A la hora de comprar, nuestro cerebro nos engaña constantemente con los precios. Vemos una camiseta por 15€ y pensamos que es una «ganga», mientras que unas zapatillas de 100€ nos parecen carísimas.
Pero en finanzas personales, el precio de la etiqueta no importa. Lo único que importa es el Coste por Uso (CpU).
¿Cómo se calcula el Coste por Uso? Es una división muy sencilla: Precio total del artículo / Número de veces que lo vas a usar.

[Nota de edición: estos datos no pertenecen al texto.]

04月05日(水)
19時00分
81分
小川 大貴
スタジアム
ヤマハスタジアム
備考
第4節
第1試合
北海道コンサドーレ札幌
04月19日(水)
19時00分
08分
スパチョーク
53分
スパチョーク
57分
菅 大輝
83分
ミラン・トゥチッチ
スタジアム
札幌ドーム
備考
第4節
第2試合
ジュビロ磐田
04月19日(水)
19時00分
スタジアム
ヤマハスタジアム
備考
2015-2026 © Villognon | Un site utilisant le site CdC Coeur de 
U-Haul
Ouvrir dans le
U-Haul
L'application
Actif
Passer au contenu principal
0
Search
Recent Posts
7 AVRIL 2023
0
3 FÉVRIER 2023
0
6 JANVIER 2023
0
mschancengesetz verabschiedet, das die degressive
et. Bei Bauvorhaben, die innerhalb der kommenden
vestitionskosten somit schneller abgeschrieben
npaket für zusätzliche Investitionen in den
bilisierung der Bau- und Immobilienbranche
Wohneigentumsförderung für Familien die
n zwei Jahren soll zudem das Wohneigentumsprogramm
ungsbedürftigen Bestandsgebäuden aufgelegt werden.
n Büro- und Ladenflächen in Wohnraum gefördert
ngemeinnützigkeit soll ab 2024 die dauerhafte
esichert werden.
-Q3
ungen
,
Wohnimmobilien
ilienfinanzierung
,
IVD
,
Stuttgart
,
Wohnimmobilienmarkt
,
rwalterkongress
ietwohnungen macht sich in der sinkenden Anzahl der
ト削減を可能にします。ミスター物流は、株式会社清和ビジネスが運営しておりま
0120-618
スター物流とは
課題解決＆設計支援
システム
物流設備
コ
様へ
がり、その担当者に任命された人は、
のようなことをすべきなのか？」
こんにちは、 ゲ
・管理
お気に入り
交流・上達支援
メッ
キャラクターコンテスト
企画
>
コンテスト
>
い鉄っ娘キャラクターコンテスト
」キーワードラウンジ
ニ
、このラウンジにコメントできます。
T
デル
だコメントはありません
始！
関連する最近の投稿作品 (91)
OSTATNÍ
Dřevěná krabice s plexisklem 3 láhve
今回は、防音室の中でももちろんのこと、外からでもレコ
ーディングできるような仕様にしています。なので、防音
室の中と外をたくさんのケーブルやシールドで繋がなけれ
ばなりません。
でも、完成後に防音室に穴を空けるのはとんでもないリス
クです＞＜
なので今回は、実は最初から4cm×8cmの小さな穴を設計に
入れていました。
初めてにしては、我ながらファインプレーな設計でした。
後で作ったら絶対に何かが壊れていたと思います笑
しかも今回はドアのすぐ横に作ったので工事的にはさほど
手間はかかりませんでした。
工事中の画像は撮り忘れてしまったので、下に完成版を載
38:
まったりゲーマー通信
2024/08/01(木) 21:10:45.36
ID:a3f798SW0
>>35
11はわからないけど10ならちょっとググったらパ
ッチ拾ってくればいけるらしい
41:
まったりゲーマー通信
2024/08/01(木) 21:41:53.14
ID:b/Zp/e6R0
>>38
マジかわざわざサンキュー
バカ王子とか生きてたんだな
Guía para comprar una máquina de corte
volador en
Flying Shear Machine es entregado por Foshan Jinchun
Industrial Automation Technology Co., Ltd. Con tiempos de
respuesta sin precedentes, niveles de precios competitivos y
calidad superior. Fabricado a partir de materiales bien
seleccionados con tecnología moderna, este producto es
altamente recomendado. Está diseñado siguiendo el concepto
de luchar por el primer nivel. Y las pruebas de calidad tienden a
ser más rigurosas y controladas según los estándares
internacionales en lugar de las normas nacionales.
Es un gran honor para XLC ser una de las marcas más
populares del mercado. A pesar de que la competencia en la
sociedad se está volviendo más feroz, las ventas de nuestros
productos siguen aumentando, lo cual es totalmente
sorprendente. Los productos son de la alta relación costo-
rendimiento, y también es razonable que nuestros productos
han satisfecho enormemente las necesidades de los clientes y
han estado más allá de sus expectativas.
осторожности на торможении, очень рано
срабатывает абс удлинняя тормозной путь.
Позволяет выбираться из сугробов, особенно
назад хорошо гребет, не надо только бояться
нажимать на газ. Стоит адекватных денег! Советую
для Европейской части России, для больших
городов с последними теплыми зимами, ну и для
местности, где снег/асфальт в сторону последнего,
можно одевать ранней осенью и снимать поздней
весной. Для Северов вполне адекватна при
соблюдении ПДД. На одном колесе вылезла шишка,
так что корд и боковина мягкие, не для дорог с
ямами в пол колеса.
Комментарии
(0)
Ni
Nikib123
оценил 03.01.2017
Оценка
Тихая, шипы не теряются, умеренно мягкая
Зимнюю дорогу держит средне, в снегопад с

Veamos la magia con un ejemplo real:
- La «ganga»: Te compras esa camiseta de lentejuelas de 15€ para Nochevieja. Te la pones esa noche y se queda en el armario para siempre. Coste por uso = 15€ por puesta. ¡Carísimo!
- El producto «caro»: Te compras unas zapatillas de buena calidad para el día a día por 100€. Te las pones 200 días al año durante dos años (400 puestas). Coste por uso: 100€ / 400 = 0,25€ por puesta. ¡Un regalo!
Cambia tu mentalidad Aplicar esta regla te ayudará a dejar de comprar «basura barata» que se rompe a los dos días y empezar a invertir en cosas de calidad que, a la larga, te hacen ahorrar muchísimo dinero.
La próxima vez que vayas a comprar algo, no mires la etiqueta. Pregúntate: ¿Cuántas veces reales me voy a poner esto?